16. Ceza Dairesi Esas No: 2018/2239 Karar No: 2018/3214 Karar Tarihi: 10.10.2018
Silahlı terör örgütüne üye olma - Yargıtay 16. Ceza Dairesi 2018/2239 Esas 2018/3214 Karar Sayılı İlamı
Özet:
Mahkeme, silahlı terör örgütüne üye olma suçundan sanık hakkında verilen cezanın yasal şartları oluşmadığı gerekçesiyle müdafinin duruşma isteminin reddine ve istinaf başvurusunun esastan reddine karar verdi.

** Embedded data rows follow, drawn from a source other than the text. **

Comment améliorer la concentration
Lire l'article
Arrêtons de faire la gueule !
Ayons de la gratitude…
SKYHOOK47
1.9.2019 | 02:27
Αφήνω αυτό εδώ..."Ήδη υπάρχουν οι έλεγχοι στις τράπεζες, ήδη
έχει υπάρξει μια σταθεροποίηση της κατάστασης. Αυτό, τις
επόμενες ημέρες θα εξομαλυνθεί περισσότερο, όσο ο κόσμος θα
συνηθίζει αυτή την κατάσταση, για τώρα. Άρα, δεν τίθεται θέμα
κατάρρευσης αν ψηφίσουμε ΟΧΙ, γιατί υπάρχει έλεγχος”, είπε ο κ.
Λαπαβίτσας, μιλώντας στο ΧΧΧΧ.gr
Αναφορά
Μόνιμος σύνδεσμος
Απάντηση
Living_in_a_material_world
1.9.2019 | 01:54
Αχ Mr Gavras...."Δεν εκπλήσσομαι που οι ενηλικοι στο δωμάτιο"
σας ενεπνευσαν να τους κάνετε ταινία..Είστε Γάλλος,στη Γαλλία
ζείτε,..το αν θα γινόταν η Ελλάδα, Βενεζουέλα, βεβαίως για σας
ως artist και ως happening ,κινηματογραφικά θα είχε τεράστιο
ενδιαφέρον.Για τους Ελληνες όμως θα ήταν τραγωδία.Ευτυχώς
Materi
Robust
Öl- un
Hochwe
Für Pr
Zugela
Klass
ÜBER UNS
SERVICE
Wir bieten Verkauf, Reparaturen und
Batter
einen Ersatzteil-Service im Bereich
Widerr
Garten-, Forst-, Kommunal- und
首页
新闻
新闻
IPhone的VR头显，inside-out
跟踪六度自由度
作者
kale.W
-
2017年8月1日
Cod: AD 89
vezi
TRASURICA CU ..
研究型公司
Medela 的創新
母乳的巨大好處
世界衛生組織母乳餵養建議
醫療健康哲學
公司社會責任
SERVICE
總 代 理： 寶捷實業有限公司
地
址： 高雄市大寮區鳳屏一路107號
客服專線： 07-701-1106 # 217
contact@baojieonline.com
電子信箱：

Mahkeme ayrıca Anayasa Mahkemesi tarafından iptal edilen TCK'nın 53. maddesinin uygulanması yönünden infaz aşamasında gözetilmesi gerektiğine karar verdi. Kararda belirtilen kanun maddeleri ise şu şekildedir: TCK'nın 314/2, 3713 sayılı Kanunun 5/1, TCK'nın 62, 53, 58/9, 63. maddeleri.
16. Ceza Dairesi 2018/2239 E. , 2018/3214 K.
"İçtihat Metni"
Mahkemesi :Ceza Dairesi Suç : Silahlı terör örgütüne üye olma Hüküm : TCK"nın 314/2, 3713 sayılı Kanunun 5/1, TCK"nın 62, 53, 58/9, 63. maddeleri gereği mahkumiyete dair istinaf başvurusunun esastan reddi
Bölge Adliye Mahkemesince verilen hüküm temyiz edilmekle; Temyiz edenin sıfatı, başvurunun süresi, kararın niteliği ve temyiz sebebine göre dosya incelendi, gereği düşünüldü; Temyiz talebinin reddi nedenleri bulunmadığından işin esasına geçildi; Vicdani kanının oluştuğu duruşma sürecini yansıtan tutanaklar, belgeler ve gerekçe içeriğine göre yapılan incelemede; Sanık hakkında tayin olunan cezanın süresi itibariyle yasal şartları oluşmadığından, sanık müdafiinin duruşma isteminin CMK"nın 299. maddesi gereğince REDDİNE,Anayasa Mahkemesinin 24.11.2015 tarih ve 29542 sayılı Resmi Gazete"de yayımlanarak yürürlüğe giren 08.10.2015 tarih, 2014/140 E, 2015/85 K sayılı iptal kararının, TCK"nın 53. maddesinin uygulanması yönünden infaz aşamasında gözetilmesi mümkün görülmüştür. Sanığın Ankara 4. Sulh Ceza Hakimliğinin 08.08.2016 tarih ve 2016/545 Sorgu sayılı sorgusunda alınan savunması ve tüm dosya kapsamı nazara alındığında mahkemenin kabulünde bir isabetsizlik görülmemiştir. Yargılama sürecindeki usuli işlemlerin kanuna uygun olarak yapıldığı, hükme esas alınan tüm delillerin hukuka uygun olarak elde edildiğinin belirlendiği aşamalarda ileri sürülen iddia ve savunmaların temyiz denetimini sağlayacak biçimde eksiksiz olarak sergilendiği, özleri değiştirmeksizin tartışıldığı, vicdani kanının kesin, tutarlı ve çelişmeyen verilere dayandırıldığı, eylemlerin doğru olarak nitelendirildiği ve kanunda öngörülen suç tipine uyduğu, yaptırımların kanuni bağlamda şahsileştirilmek suretiyle uygulandığı anlaşılmakla; sanık müdafiinin temyiz dilekçesinde ileri sürdüğü nedenler yerinde görülmediğinden CMK’nın 302/1. maddesi gereğince temyiz davasının esastan reddiyle hükmün ONANMASINA, 10.10.2018 tarihinde oybirliğiyle karar verildi.